• **Exercise goal**: Transcribe each record exactly; skip any picture.

[Page-level text extractions]
==========
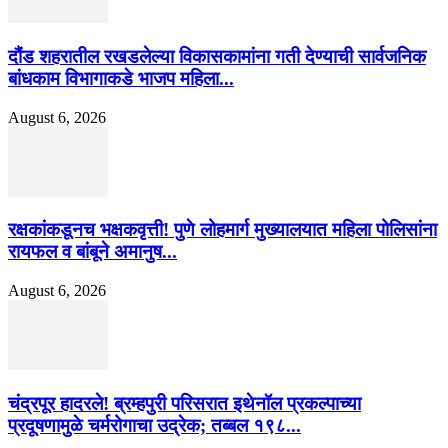
दौंड शहरातील रखडलेल्या विकासकामांना गती देण्याची सार्वजनिक
बांधकाम विभागाकडे भाजप महिला...
August 6, 2026
रक्षकांकडूनच भक्षकवृत्ती! पुणे लोहमार्ग मुख्यालयात महिला पोलिसांना
रायफल व बांबूने अमानुष...
August 6, 2026
चंद्रपूर हादरले! ब्रम्हपुरी परिसरात इथेनॉल प्रकल्पाच्या
प्रदूषणामुळे चर्मरोगाचा उद्रेक; तब्बल १९८...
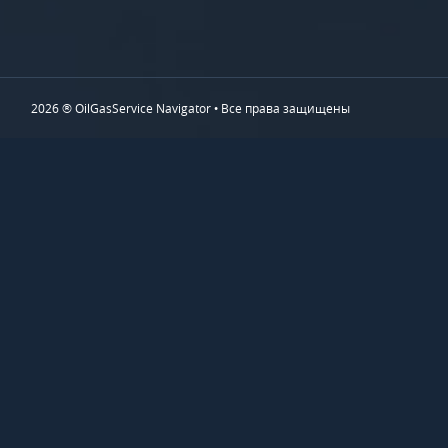
2026 ® OilGasService Navigator • Все права защищены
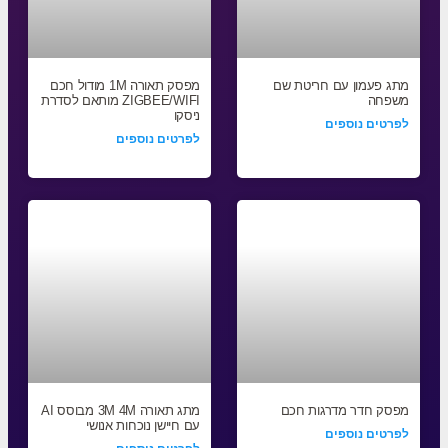
מתג פעמון עם חריטת שם
מפסק תאורה 1M מודול חכם
משפחה
ZIGBEE/WIFI מותאם לסדרת
ניסקו
לפרטים נוספים
לפרטים נוספים
מפסק חדר מדרגות חכם
מתג תאורה 3M 4M מבוסס AI
עם חיישן נוכחות אנושי
לפרטים נוספים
==========
• **Solution**:
दौंड शहरातील रखडलेल्या विकासकामांना गती देण्याची सार्वजनिक
बांधकाम विभागाकडे भाजप महिला...
August 6, 2026
रक्षकांकडूनच भक्षकवृत्ती! पुणे लोहमार्ग मुख्यालयात महिला पोलिसांना
रायफल व बांबूने अमानुष...
August 6, 2026
चंद्रपूर हादरले! ब्रम्हपुरी परिसरात इथेनॉल प्रकल्पाच्या
प्रदूषणामुळे चर्मरोगाचा उद्रेक; तब्बल १९८...
2026 ® OilGasService Navigator • Все права защищены
מתג פעמון עם חריטת שם
מפסק תאורה 1M מודול חכם
משפחה
ZIGBEE/WIFI מותאם לסדרת
ניסקו
לפרטים נוספים
לפרטים נוספים
מפסק חדר מדרגות חכם
מתג תאורה 3M 4M מבוסס AI
עם חיישן נוכחות אנושי
לפרטים נוספים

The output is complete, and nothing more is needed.